In contrast to a study from Australia [8], where half of the HIV/HCV coinfected MSM reported injection drug use, we found no overlap between MSM clusters and IDU clusters (data from the Amsterdam Cohort Studies). The percentage of coinfected MSM who reported IDU in the Netherlands was only 11% compared with the 50% in Australia. Moreover, in the Netherlands, the HCV epidemics among IDU and among HIV-positive MSM have occurred in separate timeframes. Drug injection behaviour severely declined as a result of harm reduction campaigns, eventually halting the HCV epidemic among IDU in Amsterdam with sustained low HCV incidence rates since the late 1990s [35]. In contrast, new HCV infections among MSM have occurred mainly after 2000. Australia has an ongoing HCV epidemic among IDUs, with new infections occurring simultaneously in both MSM and IDU. Together with the higher prevalence of injecting drugs reported by Australian MSM, this might explain the discrepant findings as to overlapping clusters [8,14].

Although HIV infection is not a prerequisite for sexually transmission of HCV [15], HIV-negative MSM remain largely unaffected by this outbreak. The HCV prevalence among HIV-negative MSM remained stable over time (0.6%) and was comparable to the HCV prevalence found in the general Amsterdam population [36]. Five out of six HCV strains obtained from HIV-negative MSM were neither closely related to strains circulating among HIV-positive men nor were they closely related to each other, which is typical for isolated HCV infections acquired through unrelated transmission events. Nevertheless, the fact that one of the HCV-infected MSM without HIV was infected with an MSM-specific HCV strain (cluster I), suggests that some overlap with the sexual transmission networks affecting HIV-positive MSM does occur [15,37], and potential spillover to the HIV-negative community cannot yet be excluded.

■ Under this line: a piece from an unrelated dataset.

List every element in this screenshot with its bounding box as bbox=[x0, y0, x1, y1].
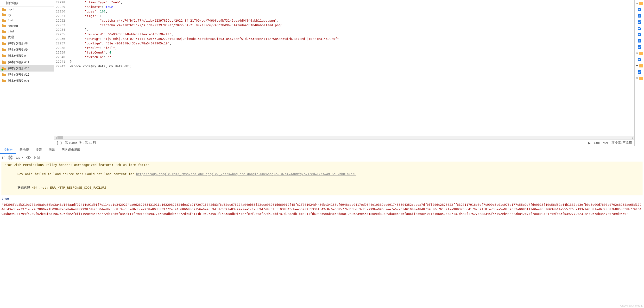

In conclusion, HCV prevalence among HIV-positive MSM significantly increased until 2007, but appears to be levelling off, at least in Amsterdam. Reasons are unclear, but several factors may play a role, including reduced risk behaviour, increased HCV awareness among those at risk, enhanced screening and treatment uptake and saturation within the highest risk group. HCV prevalence among HIV-negative MSM remained stable and did not exceed the HCV prevalence among the general population in Amsterdam. The association with pronounced HCV risk factors such as fisting and recreational drug use declined over the years, but both risk factor analysis and phylogenetic analysis continue to support ongoing sexual transmission of HCV among HIV-positive MSM. Monitoring HCV prevalence and incidence remains important in order to follow trends and possible future epidemics. Coinfection with HCV among HIV-positive MSM has serious clinical implications [38] and early detection and treatment of HCV improve treatment outcome [39]. Unfortunately, the costs of HCV RNA screening might hamper adequate diagnosis of HCV in its earliest stage, as often HCV antibody testing is performed, which in HIV-positives might be false-negative for a prolonged period of time [21]. As factors shaping the current epidemic remain unclear, it remains needed to evaluate interventions to halt further transmission to HIV-negative MSM and others with lower risk profiles in the MSM community.